Return each record word for word and omit the pictures.

Records to process:
________________________________________
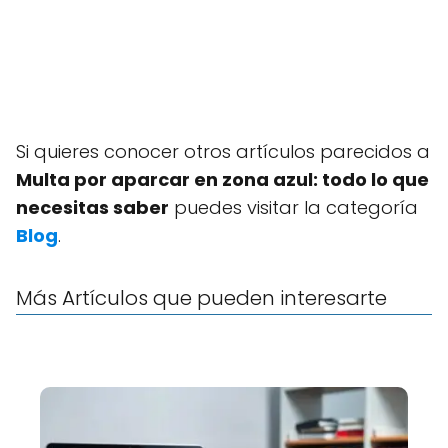
Si quieres conocer otros artículos parecidos a
Multa por aparcar en zona azul: todo lo que
necesitas saber
puedes visitar la categoría
Blog
.
Más Artículos que pueden interesarte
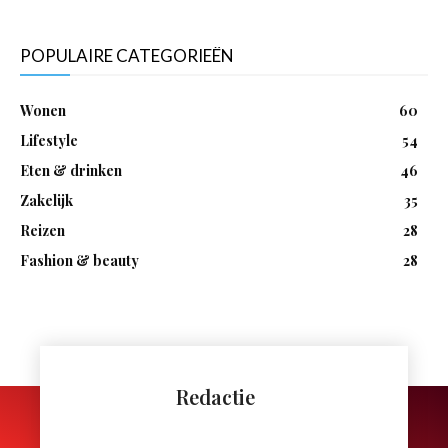
POPULAIRE CATEGORIEËN
Wonen
60
Lifestyle
54
Eten & drinken
46
Zakelijk
35
Reizen
28
Fashion & beauty
28
Redactie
________________________________________
Solution to this exercise:
Si quieres conocer otros artículos parecidos a
Multa por aparcar en zona azul: todo lo que
necesitas saber
puedes visitar la categoría
Blog
.
Más Artículos que pueden interesarte
POPULAIRE CATEGORIEËN
Wonen
60
Lifestyle
54
Eten & drinken
46
Zakelijk
35
Reizen
28
Fashion & beauty
28
Redactie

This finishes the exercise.